« Il faudrait bénéficier des modifications en cours dans les entreprises pour sécuriser les informations comptables »

« Il faudrait bénéficier des modifications en cours dans les entreprises pour sécuriser les informations comptables »

« La vocation des commissaires aux comptes  n’est pas d’apporter comme les experts-comptables une assistance ou un conseil, mais de contrôler et informer sur la qualité des informations qu’ils transmettent à leurs partenaires »
« La vocation des commissaires aux comptes  n’est pas d’apporter comme les experts-comptables une assistance ou un conseil, mais de contrôler et informer sur la qualité des informations qu’ils transmettent à leurs partenaires » Ade Akinrujomu/Ikon Images / Photononstop
La maîtresse de conférences en sciences de gestion montre que la vérité des comptes est le principal moyen pour percevoir la confiance des salariés.
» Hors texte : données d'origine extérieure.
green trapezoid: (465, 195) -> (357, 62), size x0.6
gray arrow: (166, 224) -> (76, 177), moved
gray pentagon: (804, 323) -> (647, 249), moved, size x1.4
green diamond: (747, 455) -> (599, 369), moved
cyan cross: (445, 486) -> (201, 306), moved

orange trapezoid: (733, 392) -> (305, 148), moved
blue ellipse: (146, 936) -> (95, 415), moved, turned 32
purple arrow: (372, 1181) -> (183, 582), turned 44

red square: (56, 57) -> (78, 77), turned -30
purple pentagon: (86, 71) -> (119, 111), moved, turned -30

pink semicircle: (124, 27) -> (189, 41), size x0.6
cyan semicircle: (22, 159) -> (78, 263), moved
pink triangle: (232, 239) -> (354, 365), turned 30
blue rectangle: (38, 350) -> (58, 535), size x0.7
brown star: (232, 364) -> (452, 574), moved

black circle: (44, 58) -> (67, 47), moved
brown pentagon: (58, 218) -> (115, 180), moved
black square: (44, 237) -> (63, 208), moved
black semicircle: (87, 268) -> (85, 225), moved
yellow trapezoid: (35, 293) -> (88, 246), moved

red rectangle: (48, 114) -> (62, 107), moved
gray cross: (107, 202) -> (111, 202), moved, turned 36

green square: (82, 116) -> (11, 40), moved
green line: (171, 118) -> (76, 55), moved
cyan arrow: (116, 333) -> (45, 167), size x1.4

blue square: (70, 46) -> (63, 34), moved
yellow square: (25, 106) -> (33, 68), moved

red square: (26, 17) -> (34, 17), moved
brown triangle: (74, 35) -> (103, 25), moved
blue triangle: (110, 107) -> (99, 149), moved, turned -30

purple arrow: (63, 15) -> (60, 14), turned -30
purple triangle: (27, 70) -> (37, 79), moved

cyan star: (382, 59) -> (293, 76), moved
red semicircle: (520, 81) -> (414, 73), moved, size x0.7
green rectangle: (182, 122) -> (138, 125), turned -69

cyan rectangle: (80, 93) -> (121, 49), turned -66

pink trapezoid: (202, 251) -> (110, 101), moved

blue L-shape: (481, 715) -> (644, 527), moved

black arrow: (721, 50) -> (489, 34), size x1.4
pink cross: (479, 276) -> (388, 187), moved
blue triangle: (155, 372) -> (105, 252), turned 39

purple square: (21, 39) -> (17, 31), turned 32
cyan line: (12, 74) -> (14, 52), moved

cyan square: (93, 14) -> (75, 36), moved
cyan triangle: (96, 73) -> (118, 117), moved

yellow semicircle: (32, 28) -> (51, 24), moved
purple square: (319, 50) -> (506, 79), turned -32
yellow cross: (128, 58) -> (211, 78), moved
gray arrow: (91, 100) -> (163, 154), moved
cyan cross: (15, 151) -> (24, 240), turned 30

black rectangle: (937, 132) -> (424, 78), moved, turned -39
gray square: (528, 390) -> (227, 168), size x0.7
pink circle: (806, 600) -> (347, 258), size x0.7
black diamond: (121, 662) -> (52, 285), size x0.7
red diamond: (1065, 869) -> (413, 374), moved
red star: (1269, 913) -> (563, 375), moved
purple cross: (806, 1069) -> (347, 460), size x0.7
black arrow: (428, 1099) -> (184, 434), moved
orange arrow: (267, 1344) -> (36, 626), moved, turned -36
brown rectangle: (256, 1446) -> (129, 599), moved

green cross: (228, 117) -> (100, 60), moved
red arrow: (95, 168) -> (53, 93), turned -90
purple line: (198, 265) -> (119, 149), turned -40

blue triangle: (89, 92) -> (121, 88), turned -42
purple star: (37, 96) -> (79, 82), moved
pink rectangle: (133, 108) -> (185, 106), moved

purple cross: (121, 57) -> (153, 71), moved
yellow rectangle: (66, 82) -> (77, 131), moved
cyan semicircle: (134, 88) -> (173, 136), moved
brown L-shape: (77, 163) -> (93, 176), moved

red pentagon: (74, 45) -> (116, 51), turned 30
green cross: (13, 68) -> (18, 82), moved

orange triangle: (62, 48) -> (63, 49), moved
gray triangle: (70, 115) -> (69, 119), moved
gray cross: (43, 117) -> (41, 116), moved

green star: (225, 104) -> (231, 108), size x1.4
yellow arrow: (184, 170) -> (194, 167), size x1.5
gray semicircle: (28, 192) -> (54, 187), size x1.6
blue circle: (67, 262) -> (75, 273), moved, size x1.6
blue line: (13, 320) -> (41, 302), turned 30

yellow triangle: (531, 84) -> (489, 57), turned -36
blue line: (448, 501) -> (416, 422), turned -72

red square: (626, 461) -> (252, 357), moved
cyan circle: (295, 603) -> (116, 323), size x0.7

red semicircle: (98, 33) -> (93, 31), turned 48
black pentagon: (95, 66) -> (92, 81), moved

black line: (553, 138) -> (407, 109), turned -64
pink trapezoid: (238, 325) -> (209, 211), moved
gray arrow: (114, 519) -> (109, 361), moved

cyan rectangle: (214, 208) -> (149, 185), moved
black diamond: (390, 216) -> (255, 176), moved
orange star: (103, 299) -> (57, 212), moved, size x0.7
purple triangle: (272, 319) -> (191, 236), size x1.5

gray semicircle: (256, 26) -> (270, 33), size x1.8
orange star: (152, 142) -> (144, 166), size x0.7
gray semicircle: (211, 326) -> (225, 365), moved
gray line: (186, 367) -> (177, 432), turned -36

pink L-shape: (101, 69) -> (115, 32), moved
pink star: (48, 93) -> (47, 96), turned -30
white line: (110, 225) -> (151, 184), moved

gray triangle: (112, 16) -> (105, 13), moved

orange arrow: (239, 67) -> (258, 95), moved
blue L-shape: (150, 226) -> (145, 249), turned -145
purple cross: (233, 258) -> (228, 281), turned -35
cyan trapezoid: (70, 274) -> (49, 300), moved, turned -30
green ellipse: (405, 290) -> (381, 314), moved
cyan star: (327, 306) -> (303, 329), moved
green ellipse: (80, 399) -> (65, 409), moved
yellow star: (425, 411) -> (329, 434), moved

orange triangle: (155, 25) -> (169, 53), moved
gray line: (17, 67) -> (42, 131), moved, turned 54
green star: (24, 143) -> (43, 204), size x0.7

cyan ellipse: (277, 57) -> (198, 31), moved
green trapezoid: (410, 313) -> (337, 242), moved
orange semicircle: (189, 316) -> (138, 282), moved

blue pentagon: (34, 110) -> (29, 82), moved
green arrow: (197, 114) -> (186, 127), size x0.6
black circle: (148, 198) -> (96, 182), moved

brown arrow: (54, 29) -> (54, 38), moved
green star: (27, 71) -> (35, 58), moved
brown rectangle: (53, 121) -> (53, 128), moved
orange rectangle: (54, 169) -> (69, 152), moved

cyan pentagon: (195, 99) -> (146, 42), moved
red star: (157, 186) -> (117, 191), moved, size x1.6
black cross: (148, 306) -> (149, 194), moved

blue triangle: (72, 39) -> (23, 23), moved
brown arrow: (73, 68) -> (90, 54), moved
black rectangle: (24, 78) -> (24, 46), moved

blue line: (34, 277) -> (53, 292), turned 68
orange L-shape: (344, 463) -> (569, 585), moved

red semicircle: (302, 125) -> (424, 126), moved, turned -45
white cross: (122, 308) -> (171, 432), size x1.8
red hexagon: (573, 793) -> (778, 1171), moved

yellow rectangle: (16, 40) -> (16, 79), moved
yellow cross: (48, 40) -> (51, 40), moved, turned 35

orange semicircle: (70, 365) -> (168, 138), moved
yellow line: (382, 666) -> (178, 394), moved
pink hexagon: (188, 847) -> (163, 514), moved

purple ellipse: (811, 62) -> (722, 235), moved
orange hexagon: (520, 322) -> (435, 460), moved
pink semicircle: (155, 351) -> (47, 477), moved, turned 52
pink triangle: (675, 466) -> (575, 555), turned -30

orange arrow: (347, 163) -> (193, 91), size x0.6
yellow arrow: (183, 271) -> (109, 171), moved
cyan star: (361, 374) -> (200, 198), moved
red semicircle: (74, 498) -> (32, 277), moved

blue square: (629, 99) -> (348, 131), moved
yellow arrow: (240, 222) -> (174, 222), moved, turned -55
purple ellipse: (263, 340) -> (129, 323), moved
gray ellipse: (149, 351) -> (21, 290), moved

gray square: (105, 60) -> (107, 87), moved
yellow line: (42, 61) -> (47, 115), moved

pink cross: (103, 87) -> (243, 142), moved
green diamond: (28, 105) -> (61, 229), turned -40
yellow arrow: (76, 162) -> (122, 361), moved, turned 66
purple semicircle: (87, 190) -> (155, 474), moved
La loi Pacte (Plan d’action pour la croissance et la changement des entreprises) optée définitivement le 11 avril a permis des avancées remarquables sur le plan social. Citons le renforcement de la reproduction des salariés dans les conseils d’administration, le comble des retraites chapeaux ou la communication de ratios d’équité sur les écarts de rétributions entre dirigeants et salariés. Malgré cela, ces mesures prometteuses ont laissé de côté un sujet de première importance pour défendre une gouvernance partenariale des entreprises : la garantie de clarté et de crédibilité des données comptables.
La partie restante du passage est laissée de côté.